It was a stressful Saturday afternoon for her as she first broadcast a message to 90 guests telling them that the wedding celebration had to be postponed.

Meanwhile, her wedding co-ordinator had a meeting with the restaurant management, but Ms Lee was told that their booking could not be cancelled or postponed.

She said that they were disappointed the restaurant could not postpone the dinner.

Although it was stated in the contract that no cancellation was allowed, this was a special circumstance, she said.

But she added that the restaurant contacted her on Tuesday afternoon, and asked to discuss the matter with her and her husband when he is well.

"They cited that they had already bought and prepared the ingredients. They also said their staff were already on standby," she said.

She then hurriedly informed the guests that the dinner was back on, but as the groom could not be there, it became an appreciation dinner for the guests.

The couple rejected ang baos from their guests to show their appreciation for their loved ones' support.

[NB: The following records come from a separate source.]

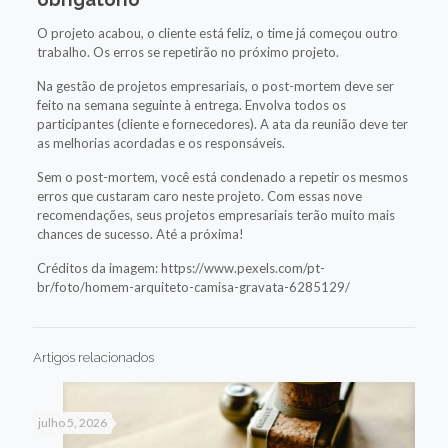
O projeto acabou, o cliente está feliz, o time já começou outro
trabalho. Os erros se repetirão no próximo projeto.
Na gestão de projetos empresariais, o post-mortem deve ser
feito na semana seguinte à entrega. Envolva todos os
participantes (cliente e fornecedores). A ata da reunião deve ter
as melhorias acordadas e os responsáveis.
Sem o post-mortem, você está condenado a repetir os mesmos
erros que custaram caro neste projeto. Com essas nove
recomendações, seus projetos empresariais terão muito mais
chances de sucesso. Até a próxima!
Créditos da imagem: https://www.pexels.com/pt-
br/foto/homem-arquiteto-camisa-gravata-6285129/
Artigos relacionados
julho 5, 2026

While some guests had made alternative plans, about 60 to 65 people showed up. Almost all her husband's invited guests turned up although he could not be there, she said.

"From this episode, we see all the love and support from our friends and family. It's something that money cannot buy," she told The Straits Times.

Mr Peh is still ill, and Ms Lee is now looking for an alternative venue to host their wedding dinner sometime next month.

She has not been successful due to the short notice.